Copy out nothing but the lines from the one holding "Locate an element" through the end of the entries below, exactly as written and without the pictures.

RECORD SET Block Start

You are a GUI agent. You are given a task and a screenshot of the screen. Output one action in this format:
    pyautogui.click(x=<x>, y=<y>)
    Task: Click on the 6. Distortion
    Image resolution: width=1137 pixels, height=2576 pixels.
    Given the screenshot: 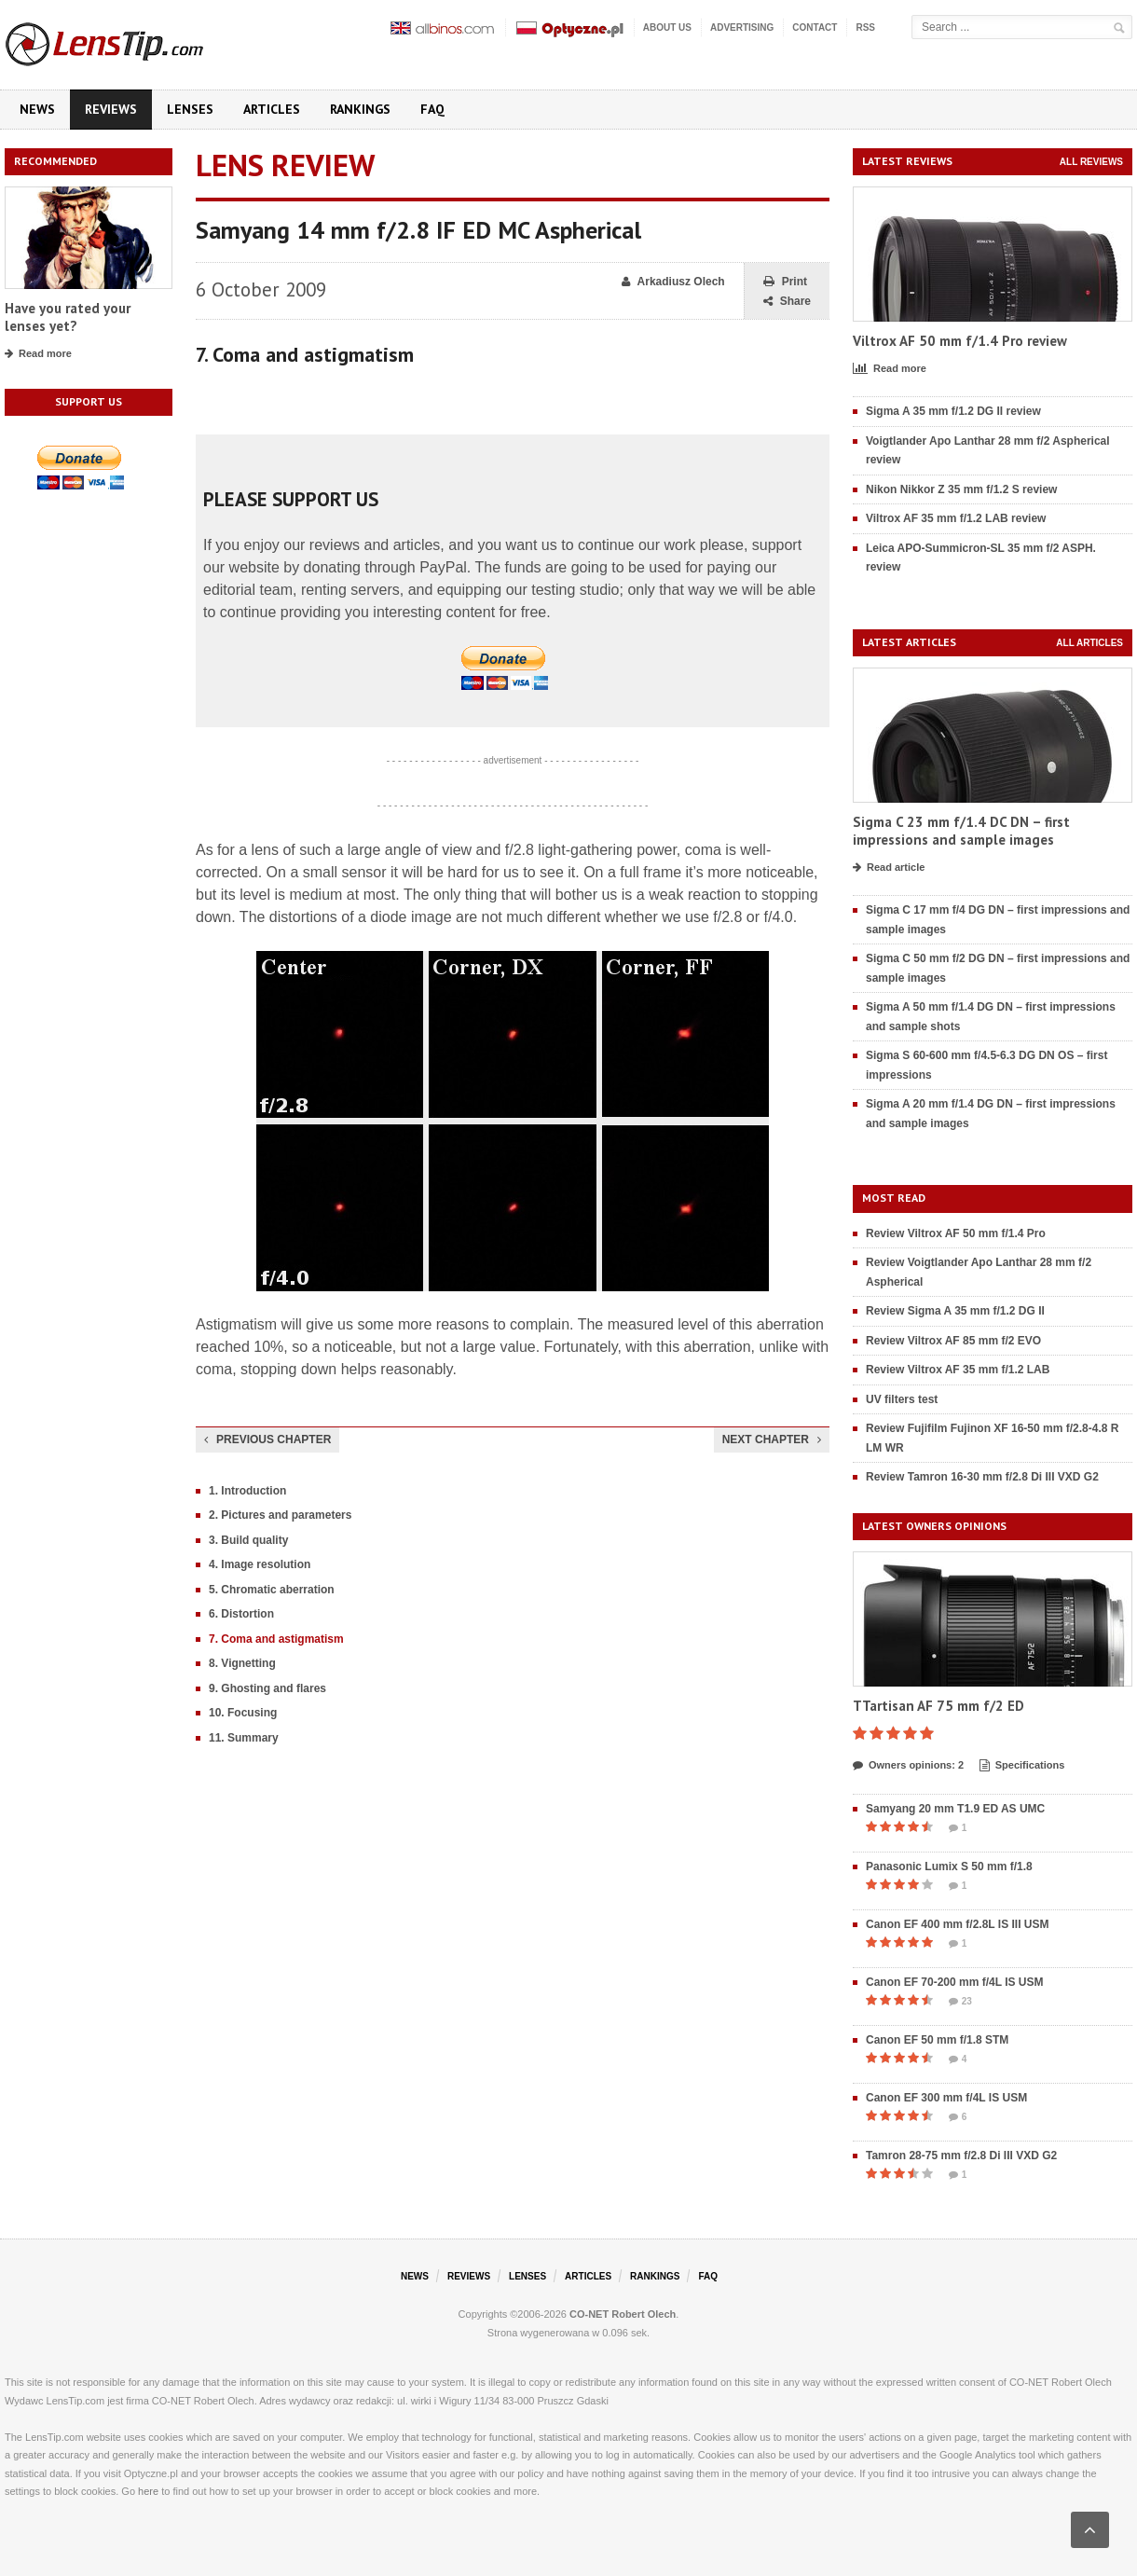 What is the action you would take?
    pyautogui.click(x=241, y=1613)
    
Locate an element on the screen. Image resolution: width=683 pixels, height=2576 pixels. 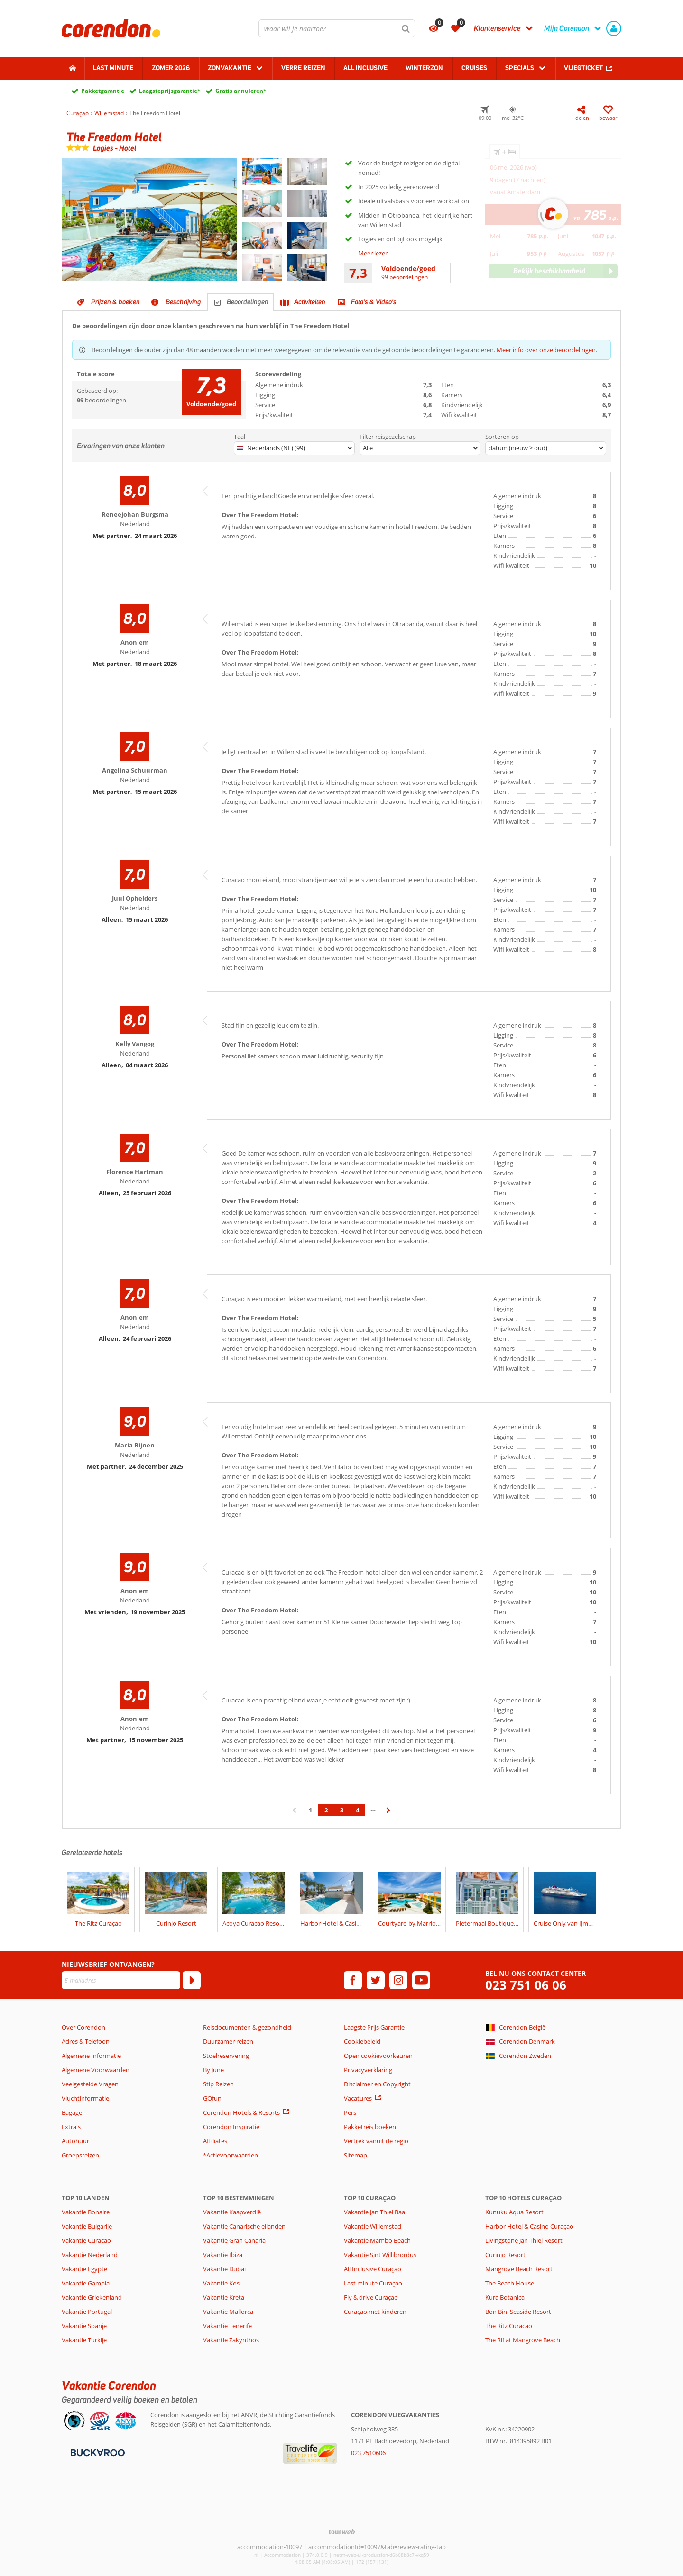
Vakantie Jan Thiel Baai is located at coordinates (375, 2212).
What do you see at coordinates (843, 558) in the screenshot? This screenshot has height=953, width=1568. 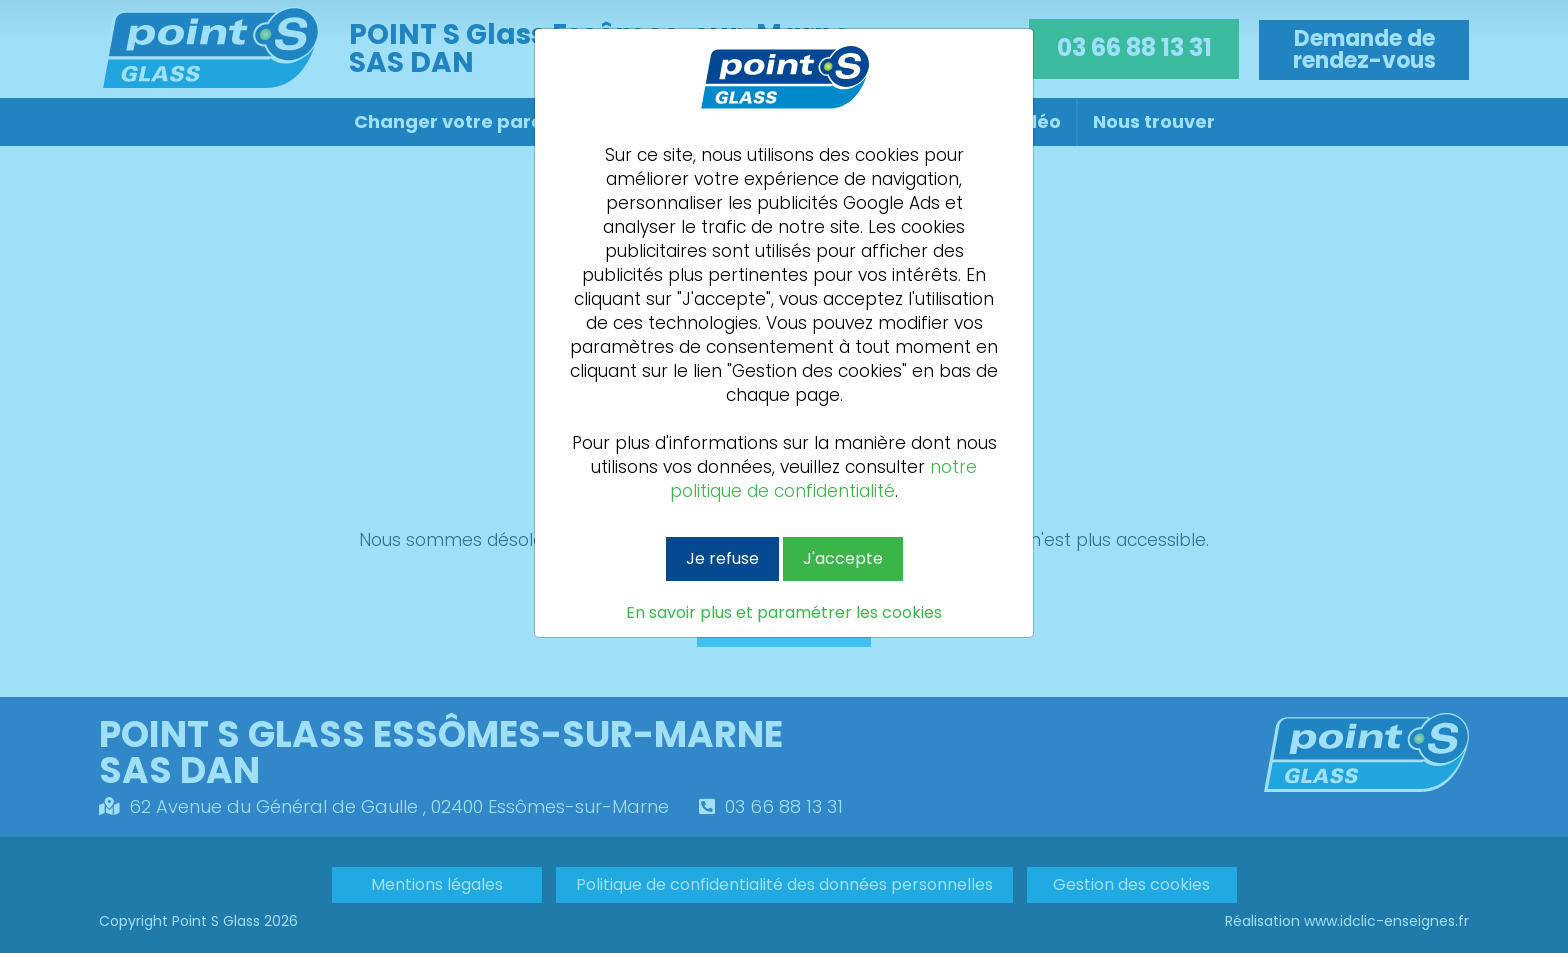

RECORD SET Block End

◆ ANSWER TO THE PROBLEM:
Locate an element on the screen. Image resolution: width=683 pixels, height=2576 pixels. 
Vakantie Jan Thiel Baai is located at coordinates (375, 2212).
What do you see at coordinates (843, 558) in the screenshot? This screenshot has height=953, width=1568. 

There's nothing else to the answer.